Dataset records Block Start

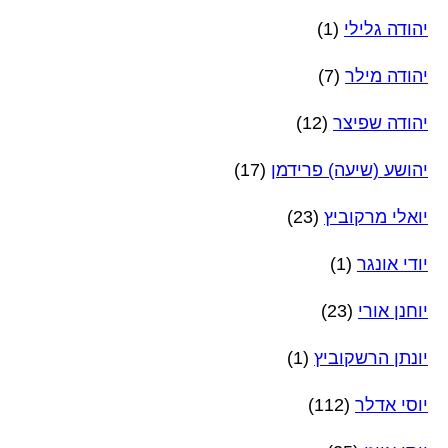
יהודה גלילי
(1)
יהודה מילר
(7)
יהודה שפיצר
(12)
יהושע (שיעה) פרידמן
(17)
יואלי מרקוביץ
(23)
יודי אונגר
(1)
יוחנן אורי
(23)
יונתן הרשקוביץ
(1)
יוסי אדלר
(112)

Dataset records Block End
Dataset records Block Start

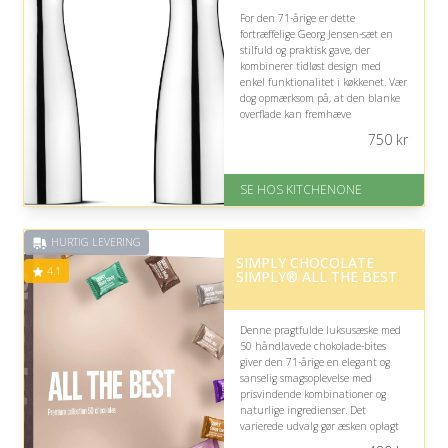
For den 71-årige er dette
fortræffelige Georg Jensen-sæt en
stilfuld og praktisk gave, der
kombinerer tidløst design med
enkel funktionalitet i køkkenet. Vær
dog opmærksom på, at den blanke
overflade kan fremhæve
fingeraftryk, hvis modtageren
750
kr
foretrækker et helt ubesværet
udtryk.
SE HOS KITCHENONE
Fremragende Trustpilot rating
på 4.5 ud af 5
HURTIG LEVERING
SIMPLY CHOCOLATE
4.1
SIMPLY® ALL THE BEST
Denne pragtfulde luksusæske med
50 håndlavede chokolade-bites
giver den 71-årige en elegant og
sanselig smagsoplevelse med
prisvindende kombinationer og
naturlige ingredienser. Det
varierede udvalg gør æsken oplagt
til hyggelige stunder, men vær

Dataset records Block End

**Task directions**
From the listing, copy every line where the string "årige" appears.

**Answer section**
For den 71-årige er dette
giver den 71-årige en elegant og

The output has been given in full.